### What you should do
Reproduce the listing below in full and exactly; no pictures belong in the copy.

### Supplied material
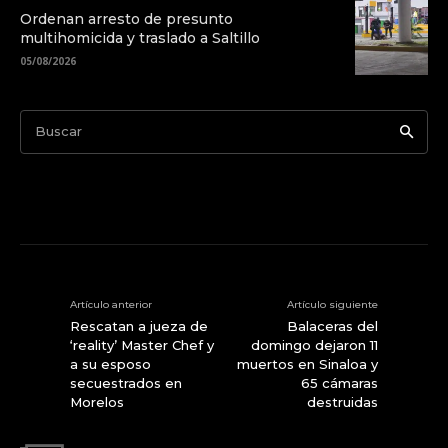
Ordenan arresto de presunto
multihomicida y traslado a Saltillo
05/08/2026
Buscar
Artículo anterior
Artículo siguiente
Rescatan a jueza de
Balaceras del
‘reality’ Master Chef y
domingo dejaron 11
a su esposo
muertos en Sinaloa y
secuestrados en
65 cámaras
Morelos
destruidas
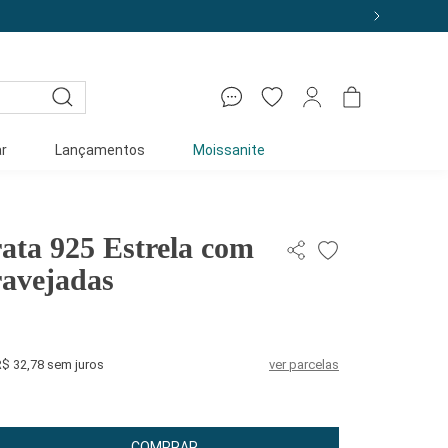
r
Lançamentos
Moissanite
ata 925 Estrela com
ravejadas
R$ 32,78 sem juros
ver parcelas
COMPRAR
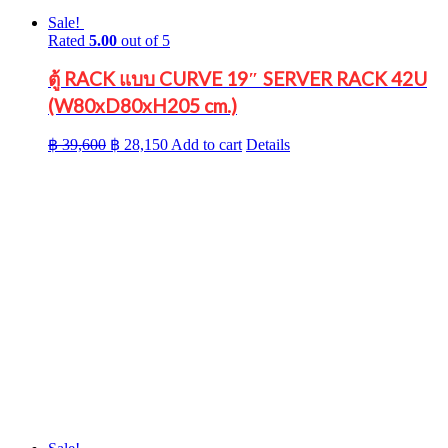
Sale!
Rated
5.00
out of 5
ตู้ RACK แบบ CURVE 19″ SERVER RACK 42U
(W80xD80xH205 cm.)
Original
Current
฿
39,600
฿
28,150
Add to cart
Details
price
price
was:
is:
฿ 39,600.
฿ 28,150.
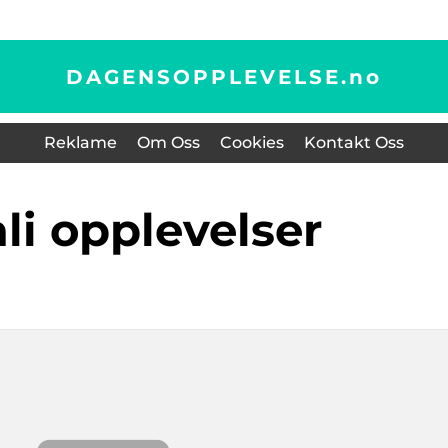
DAGENSOPPLEVELSE.
no
Reklame
Om Oss
Cookies
Kontakt Oss
ali opplevelser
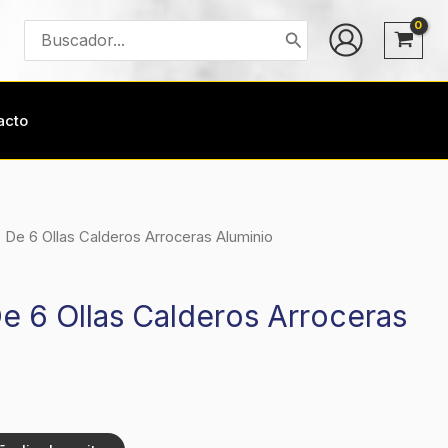
Buscar
por:
acto
 De 6 Ollas Calderos Arroceras Aluminio
e 6 Ollas Calderos Arroceras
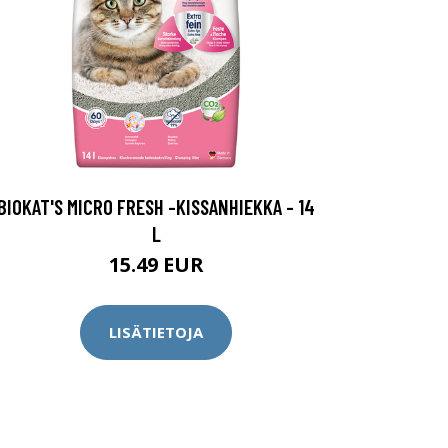
BIOKAT'S MICRO FRESH -KISSANHIEKKA - 14
L
15.49 EUR
LISÄTIETOJA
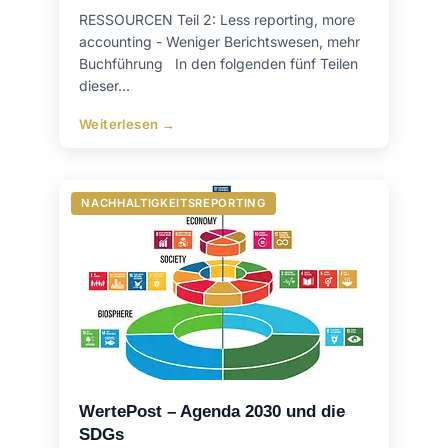
RESSOURCEN Teil 2: Less reporting, more
accounting - Weniger Berichtswesen, mehr
Buchführung In den folgenden fünf Teilen
dieser…
Weiterlesen →
NACHHALTIGKEITSREPORTING
WertePost – Agenda 2030 und die
SDGs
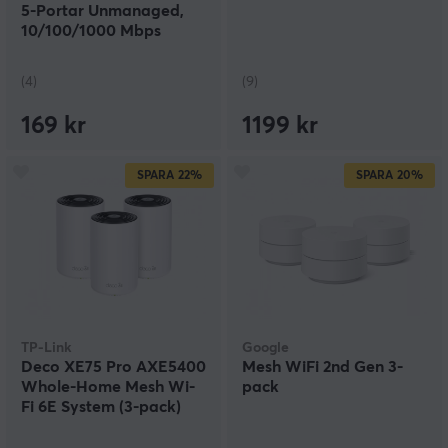
5-Portar Unmanaged,
10/100/1000 Mbps
(4)
(9)
169 kr
1199 kr
SPARA
22%
SPARA
20%
TP-Link
Google
Deco XE75 Pro AXE5400
Mesh WiFi 2nd Gen 3-
Whole-Home Mesh Wi-
pack
Fi 6E System (3-pack)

### Solution to this problem
Ordenan arresto de presunto
multihomicida y traslado a Saltillo
05/08/2026
Buscar
Artículo anterior
Artículo siguiente
Rescatan a jueza de
Balaceras del
‘reality’ Master Chef y
domingo dejaron 11
a su esposo
muertos en Sinaloa y
secuestrados en
65 cámaras
Morelos
destruidas
r
Lançamentos
Moissanite
ata 925 Estrela com
ravejadas
R$ 32,78 sem juros
ver parcelas
COMPRAR
Sale!
Rated
5.00
out of 5
ตู้ RACK แบบ CURVE 19″ SERVER RACK 42U
(W80xD80xH205 cm.)
Original
Current
฿
39,600
฿
28,150
Add to cart
Details
price
price
was:
is:
฿ 39,600.
฿ 28,150.
DAGENSOPPLEVELSE.
no
Reklame
Om Oss
Cookies
Kontakt Oss
ali opplevelser
Buscar
por:
acto
 De 6 Ollas Calderos Arroceras Aluminio
e 6 Ollas Calderos Arroceras
BIOKAT'S MICRO FRESH -KISSANHIEKKA - 14
L
15.49 EUR
LISÄTIETOJA
RESSOURCEN Teil 2: Less reporting, more
accounting - Weniger Berichtswesen, mehr
Buchführung In den folgenden fünf Teilen
dieser…
Weiterlesen →
NACHHALTIGKEITSREPORTING
WertePost – Agenda 2030 und die
SDGs
5-Portar Unmanaged,
10/100/1000 Mbps
(4)
(9)
169 kr
1199 kr
SPARA
22%
SPARA
20%
TP-Link
Google
Deco XE75 Pro AXE5400
Mesh WiFi 2nd Gen 3-
Whole-Home Mesh Wi-
pack
Fi 6E System (3-pack)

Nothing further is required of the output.